From Brian X. Chen’s “Should You Buy Now, Pay Later? Tread Carefully.” in Thursday’s New York Times:
[A] friction-free option to pay off items in chunks — called “buy now, pay later” — was popularized by Afterpay, a financial tech firm based in Australia and founded in 2014. Throughout the pandemic, as people hunkered down at home and sought to fill voids with material possessions, installment payment plans gained traction. Afterpay, which Square acquired for $29 billion in 2020, spawned copycats, including Affirm, Klarna and Fingerhut. This month, Apple announced that it would offer a similar program.
While the financing programs offer upsides like interest-free payments, there are potential dangers. The rule of thumb for financial security is to be aware of your budget and in control of your spending, personal finance experts said. But buy now, pay later programs seem intended to make people perceive a product to be cheaper than it truly is and lose control of their spending, critics said.

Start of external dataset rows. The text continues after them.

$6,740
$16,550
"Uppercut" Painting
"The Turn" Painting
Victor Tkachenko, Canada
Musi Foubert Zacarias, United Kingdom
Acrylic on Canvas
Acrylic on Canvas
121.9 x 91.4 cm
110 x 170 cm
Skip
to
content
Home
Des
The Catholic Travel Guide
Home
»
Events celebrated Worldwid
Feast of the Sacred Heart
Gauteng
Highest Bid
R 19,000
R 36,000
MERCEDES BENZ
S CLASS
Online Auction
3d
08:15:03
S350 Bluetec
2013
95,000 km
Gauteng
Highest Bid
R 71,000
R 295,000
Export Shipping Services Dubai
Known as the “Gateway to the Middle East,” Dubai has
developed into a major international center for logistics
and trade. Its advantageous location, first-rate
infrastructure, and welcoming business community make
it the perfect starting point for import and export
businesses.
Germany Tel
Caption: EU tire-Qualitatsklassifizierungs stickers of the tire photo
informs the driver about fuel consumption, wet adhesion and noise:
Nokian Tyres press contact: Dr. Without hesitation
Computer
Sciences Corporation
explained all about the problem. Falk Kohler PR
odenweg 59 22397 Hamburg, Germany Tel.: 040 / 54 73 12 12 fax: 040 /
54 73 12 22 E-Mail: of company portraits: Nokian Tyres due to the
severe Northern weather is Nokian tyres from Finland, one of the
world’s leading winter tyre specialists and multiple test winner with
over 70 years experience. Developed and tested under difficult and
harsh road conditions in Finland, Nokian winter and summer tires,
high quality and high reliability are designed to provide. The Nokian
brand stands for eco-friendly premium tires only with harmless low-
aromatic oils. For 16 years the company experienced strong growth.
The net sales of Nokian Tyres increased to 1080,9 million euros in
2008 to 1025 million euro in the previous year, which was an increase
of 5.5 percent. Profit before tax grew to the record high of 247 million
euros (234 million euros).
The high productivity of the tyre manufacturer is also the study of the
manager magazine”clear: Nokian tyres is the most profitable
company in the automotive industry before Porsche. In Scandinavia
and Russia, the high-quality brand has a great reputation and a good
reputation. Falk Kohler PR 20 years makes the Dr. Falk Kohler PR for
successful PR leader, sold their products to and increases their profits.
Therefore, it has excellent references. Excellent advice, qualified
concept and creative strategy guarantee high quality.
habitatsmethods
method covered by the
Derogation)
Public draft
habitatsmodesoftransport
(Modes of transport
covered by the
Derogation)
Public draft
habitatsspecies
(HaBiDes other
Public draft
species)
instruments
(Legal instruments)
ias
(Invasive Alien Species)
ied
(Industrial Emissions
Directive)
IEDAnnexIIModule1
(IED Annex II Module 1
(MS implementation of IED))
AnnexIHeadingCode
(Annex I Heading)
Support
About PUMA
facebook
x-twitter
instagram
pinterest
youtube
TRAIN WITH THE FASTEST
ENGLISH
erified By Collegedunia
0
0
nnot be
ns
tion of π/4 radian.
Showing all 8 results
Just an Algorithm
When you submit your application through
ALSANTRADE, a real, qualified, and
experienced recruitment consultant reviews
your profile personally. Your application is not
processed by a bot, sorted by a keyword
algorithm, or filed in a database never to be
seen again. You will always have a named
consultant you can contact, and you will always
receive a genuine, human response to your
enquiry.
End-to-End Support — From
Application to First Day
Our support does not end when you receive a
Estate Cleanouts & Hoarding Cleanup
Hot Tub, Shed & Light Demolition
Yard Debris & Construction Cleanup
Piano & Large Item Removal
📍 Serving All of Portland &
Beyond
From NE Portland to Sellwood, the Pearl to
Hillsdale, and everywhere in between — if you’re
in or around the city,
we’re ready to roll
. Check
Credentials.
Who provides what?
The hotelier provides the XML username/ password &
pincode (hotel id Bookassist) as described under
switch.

In December, the Consumer Financial Protection Bureau opened an inquiry into these programs, expressing concern that people could accumulate debt with multiple purchases.
“They can be helpful to consumers in the sense that they don’t carry interest if paid on time, but consumers can end up buying more than they planned,” said Laura Udis, a program manager at the bureau.
My take: This is one of the quirks of the news business. A problem that has been festering for some time becomes news when Apple enters the picture.